Quanto dinheiro foi achado em sapato de primo de deputado
A Polícia Federal cumpriu mandados de busca e apreensão em diferentes cidades durante a quinta fase da Operação Overclean
A Polícia Federal (PF) encontrou 10 mil reais escondidos no sapato que estava na casa de Francisco Nascimento, vereador de Campo Formoso e primo do ex-líder do União Brasil na Câmara Elmar Nascimento (BA). A corporação cumpriu um mandado de busca e apreensão no local, durante a quinta fase da Operação Overclean.
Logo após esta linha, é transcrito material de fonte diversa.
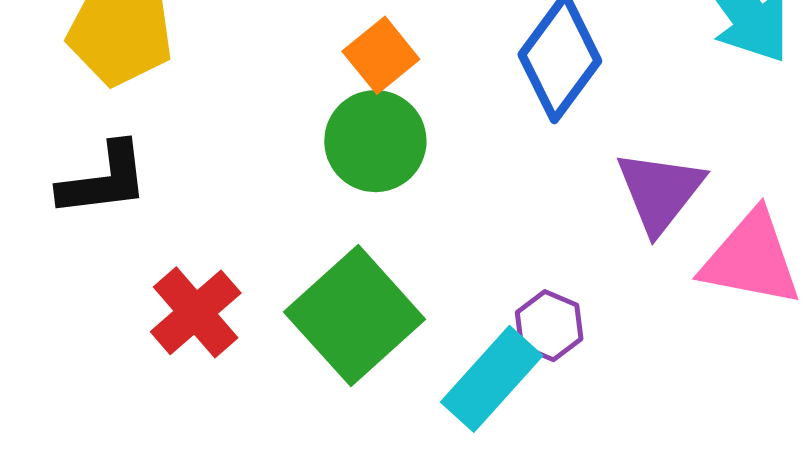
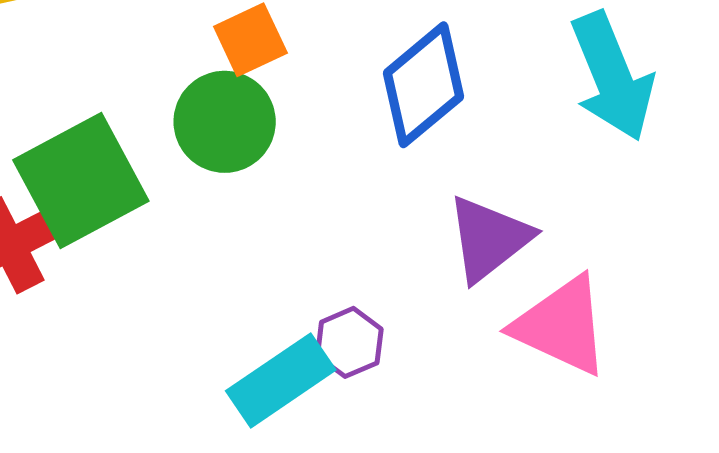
green square: (355, 316) -> (81, 181), moved

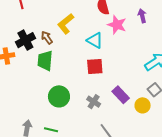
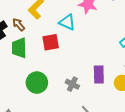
red square: (95, 67) -> (51, 42), moved
purple rectangle: (121, 95) -> (99, 74), turned 48

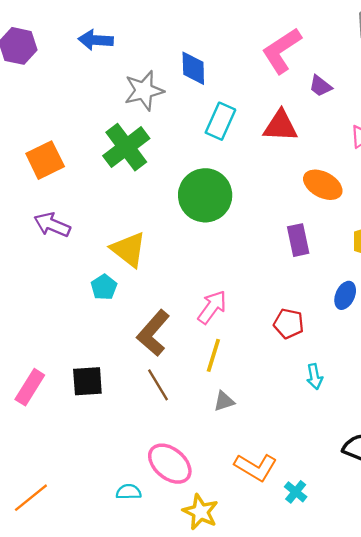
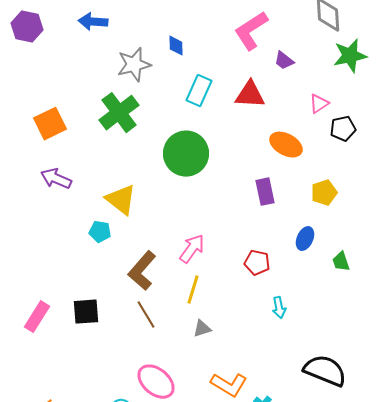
blue diamond: (193, 68) -> (176, 46), size x0.7
cyan pentagon: (104, 287) -> (100, 232), turned -30

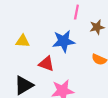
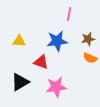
brown star: (97, 27) -> (88, 39), moved

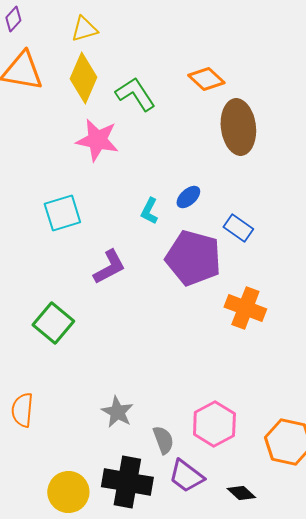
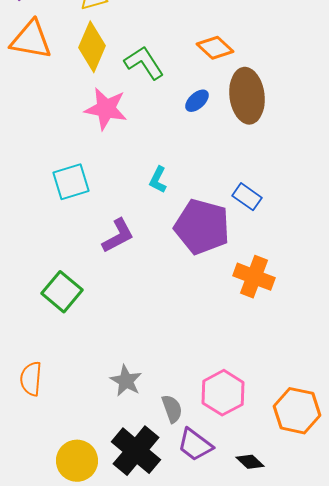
blue ellipse: (188, 197) -> (197, 101), moved
black cross: (127, 482) -> (136, 451), turned 30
Desta vez, a Justiça determinou o bloqueio de 85,7 milhões de reais. Os principais alvos foram familiares do deputado federal. Ele não figura entre os investigados segundo a PF.
Essa é a segunda vez que a PF mira Francisco Nascimento. No ano passado, durante outra operação, o vereador tentou se livrar de dinheiro em espécie que ele mantinha em casa. Na sacola, segundo a PF, havia 220 mil reais. Nascimento foi preso preventivamente, mas depois solto.
Como mostramos mais cedo, em ação conjunta com a Controladoria-Geral da União (CGU) e a Receita Federal, a Polícia Federal deflagrou nesta quinta-feira, 17, a quinta fase da Operação Overclean para apurar fraudes licitatórias, desvio de recursos de emendas parlamentares, corrupção e lavagem de dinheiro.
Elmo Nascimento, prefeito de Campo Formoso (BA) e irmão do deputado federal também foi alvo da ação.
Por determinação do ministro Kassio Nunes Marques, do Supremo Tribunal Federal, foram cumpridos 18 mandados de busca e apreensão e uma ordem de afastamento cautelar de servidor público de suas funções nas cidades de Salvador, Campo Formoso, Senhor do Bonfim e Mata de São João, na Bahia, Petrolina, em Pernambuco, e Brasília, no Distrito Federal.
Em comunicado, a PF afirmou que o núcleo investigado atuou “na manipulação de procedimentos licitatórios e desvios de recursos públicos provenientes de emendas parlamentares” destinadas ao município de Campo Formoso, mediante pagamento de vantagem indevida e obstrução da investigação.
Além dos mandados de busca e apreensão, Nunes também Marques determinou o bloqueio de 85,7 milhões de reais em contas bancárias de pessoas físicas e jurídicas investigadas para “interromper a movimentação de valores de origem ilícita e preservar ativos para eventual reparação aos cofres públicas”.